• Try it: Across the entries below, count the lines that contain the word "hovoria" and reply with that number only.

----

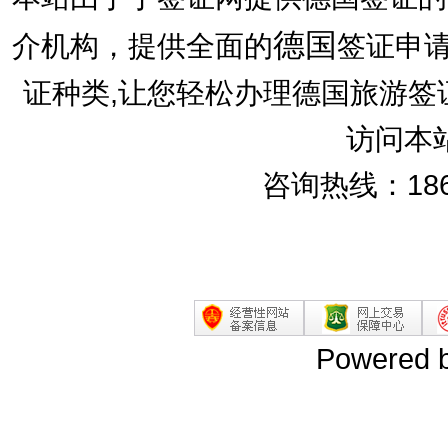
德国
介机构，提供全面的
签证申请
证种类,让您轻松办理德国旅游签
访问本
咨询热线：186
Powered 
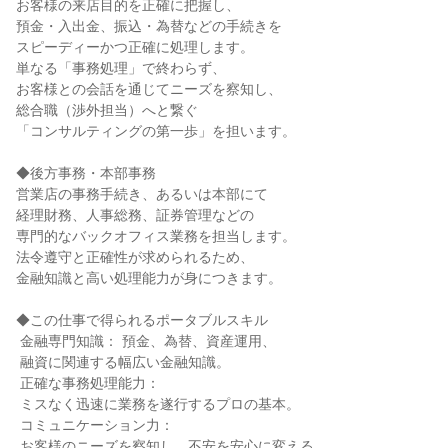
お客様の来店目的を正確に把握し、

預金・入出金、振込・為替などの手続きを

スピーディーかつ正確に処理します。

単なる「事務処理」で終わらず、

お客様との会話を通じてニーズを察知し、

総合職（渉外担当）へと繋ぐ

「コンサルティングの第一歩」を担います。

◆後方事務・本部事務

営業店の事務手続き、あるいは本部にて

経理財務、人事総務、証券管理などの

専門的なバックオフィス業務を担当します。

法令遵守と正確性が求められるため、

金融知識と高い処理能力が身につきます。

◆この仕事で得られるポータブルスキル

 金融専門知識： 預金、為替、資産運用、

 融資に関連する幅広い金融知識。

 正確な事務処理能力：

 ミスなく迅速に業務を遂行するプロの基本。

 コミュニケーション力：

 お客様のニーズを察知し、不安を安心に変える
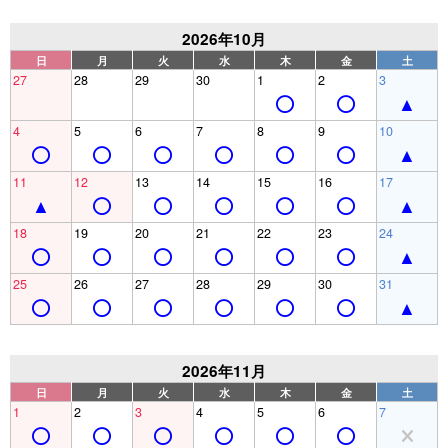
2026年10月
日
月
火
水
木
金
土
27
28
29
30
1
2
3
4
5
6
7
8
9
10
11
12
13
14
15
16
17
18
19
20
21
22
23
24
25
26
27
28
29
30
31
2026年11月
日
月
火
水
木
金
土
1
2
3
4
5
6
7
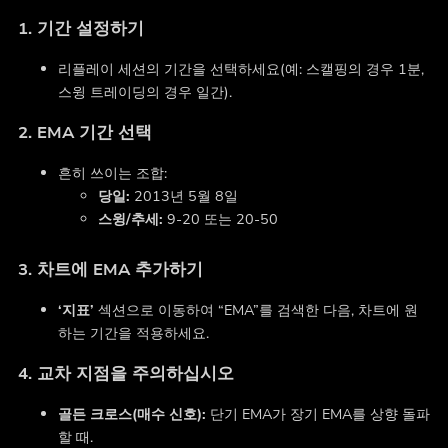
1. 기간 설정하기
리플레이 세션의 기간을 선택하세요(예: 스캘핑의 경우 1분,
스윙 트레이딩의 경우 일간).
2. EMA 기간 선택
흔히 쓰이는 조합:
당일:
2013년 5월 8일
스윙/추세:
9-20 또는 20-50
3. 차트에 EMA 추가하기
‘지표’
섹션으로 이동하여 “EMA”를 검색한 다음, 차트에 원
하는 기간을 적용하세요.
4. 교차 지점을 주의하십시오
골든 크로스(매수 신호):
단기 EMA가 장기 EMA를 상향 돌파
할 때.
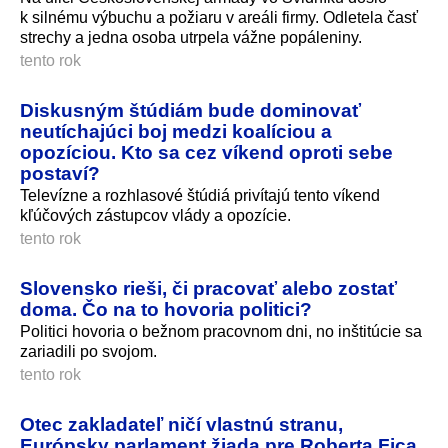
k silnému výbuchu a požiaru v areáli firmy. Odletela časť
strechy a jedna osoba utrpela vážne popáleniny.
tento rok
Diskusným štúdiám bude dominovať
neutíchajúci boj medzi koalíciou a
opozíciou. Kto sa cez víkend oproti sebe
postaví?
Televízne a rozhlasové štúdiá privítajú tento víkend
kľúčových zástupcov vlády a opozície.
tento rok
Slovensko rieši, či pracovať alebo zostať
doma. Čo na to hovoria politici?
Politici hovoria o bežnom pracovnom dni, no inštitúcie sa
zariadili po svojom.
tento rok
Otec zakladateľ ničí vlastnú stranu,
Európsky parlament žiada pre Roberta Fica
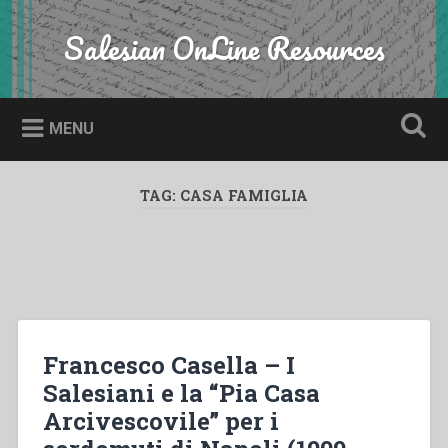
Skip
to
Salesian OnLine Resources
Search
content
MENU
TAG:
CASA FAMIGLIA
Francesco Casella – I
Salesiani e la “Pia Casa
Arcivescovile” per i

----

• Answer box: 2